_Work instructions_. If a line of the listing contains the string "jest", return that line.

_Records shown_.
>>>

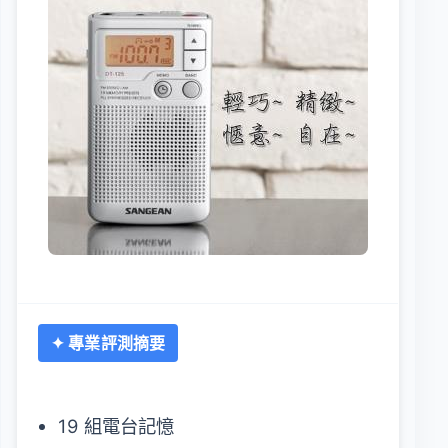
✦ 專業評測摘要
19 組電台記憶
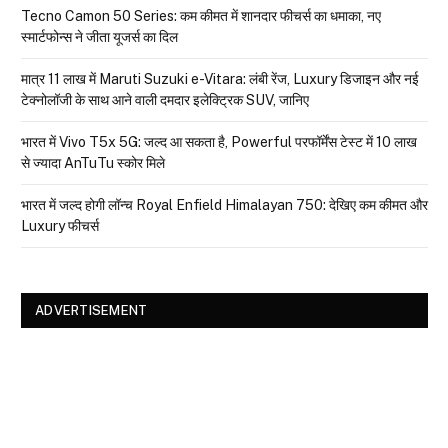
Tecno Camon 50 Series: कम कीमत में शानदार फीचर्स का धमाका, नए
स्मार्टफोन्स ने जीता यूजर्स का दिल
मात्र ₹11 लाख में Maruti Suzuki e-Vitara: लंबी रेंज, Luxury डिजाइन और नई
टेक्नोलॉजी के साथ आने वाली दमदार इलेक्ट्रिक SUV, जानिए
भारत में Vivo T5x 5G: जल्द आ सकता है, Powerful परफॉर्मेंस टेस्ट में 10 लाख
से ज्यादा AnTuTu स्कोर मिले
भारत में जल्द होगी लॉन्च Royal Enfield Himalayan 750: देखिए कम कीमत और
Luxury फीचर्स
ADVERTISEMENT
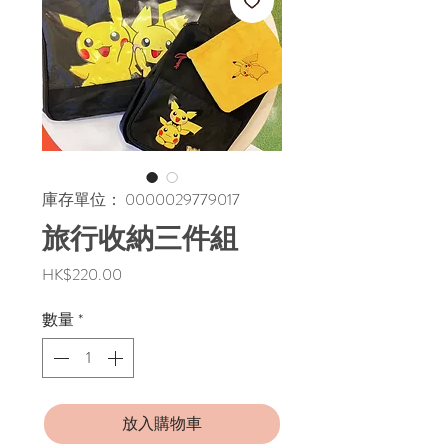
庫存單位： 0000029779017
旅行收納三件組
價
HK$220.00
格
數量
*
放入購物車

<<<
>>>

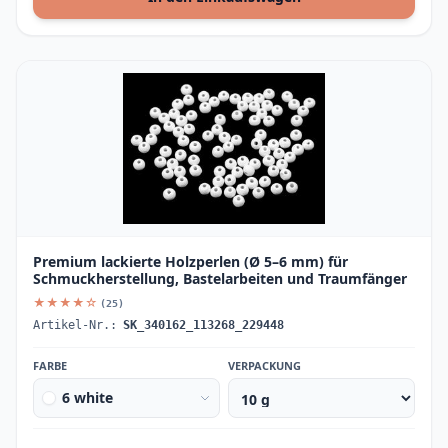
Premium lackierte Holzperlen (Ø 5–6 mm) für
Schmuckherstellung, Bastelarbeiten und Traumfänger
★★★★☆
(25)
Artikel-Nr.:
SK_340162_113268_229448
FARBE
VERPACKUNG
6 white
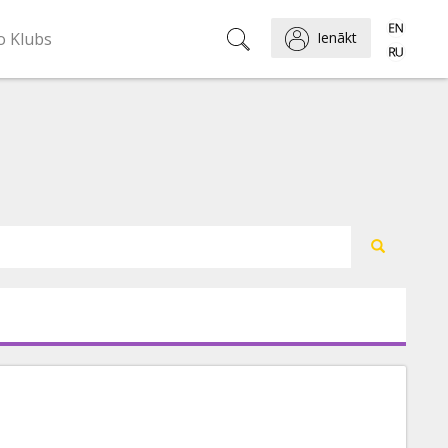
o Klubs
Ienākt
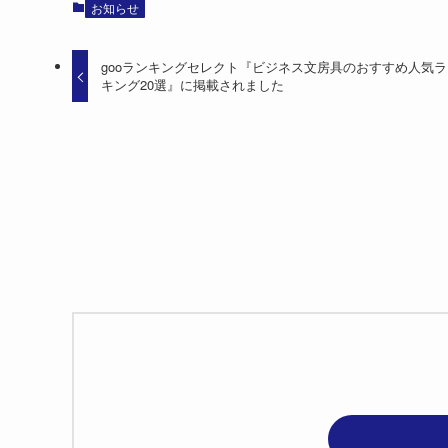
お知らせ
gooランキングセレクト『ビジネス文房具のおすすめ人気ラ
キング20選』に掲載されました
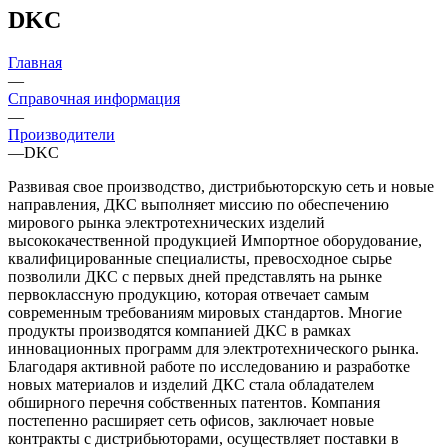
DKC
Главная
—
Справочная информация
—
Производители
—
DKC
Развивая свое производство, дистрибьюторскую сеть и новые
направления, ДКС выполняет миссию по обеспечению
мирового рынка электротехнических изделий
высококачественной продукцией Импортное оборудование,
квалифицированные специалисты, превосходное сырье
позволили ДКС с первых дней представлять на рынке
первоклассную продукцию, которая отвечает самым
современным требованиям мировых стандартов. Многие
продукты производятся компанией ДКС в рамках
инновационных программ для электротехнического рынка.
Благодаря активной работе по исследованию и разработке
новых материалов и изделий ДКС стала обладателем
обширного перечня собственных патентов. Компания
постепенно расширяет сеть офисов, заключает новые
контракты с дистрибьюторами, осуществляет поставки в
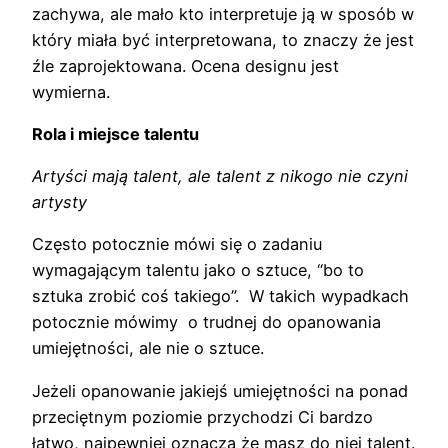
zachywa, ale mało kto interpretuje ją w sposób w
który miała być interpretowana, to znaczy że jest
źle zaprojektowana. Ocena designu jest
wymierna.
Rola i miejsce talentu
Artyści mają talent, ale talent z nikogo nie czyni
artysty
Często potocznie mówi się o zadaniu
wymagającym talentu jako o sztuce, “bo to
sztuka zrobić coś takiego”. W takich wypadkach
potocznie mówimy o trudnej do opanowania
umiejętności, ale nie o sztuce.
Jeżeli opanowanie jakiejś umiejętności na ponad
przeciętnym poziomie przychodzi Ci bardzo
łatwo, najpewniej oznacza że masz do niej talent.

<<<

_Reply_.
który miała być interpretowana, to znaczy że jest
źle zaprojektowana. Ocena designu jest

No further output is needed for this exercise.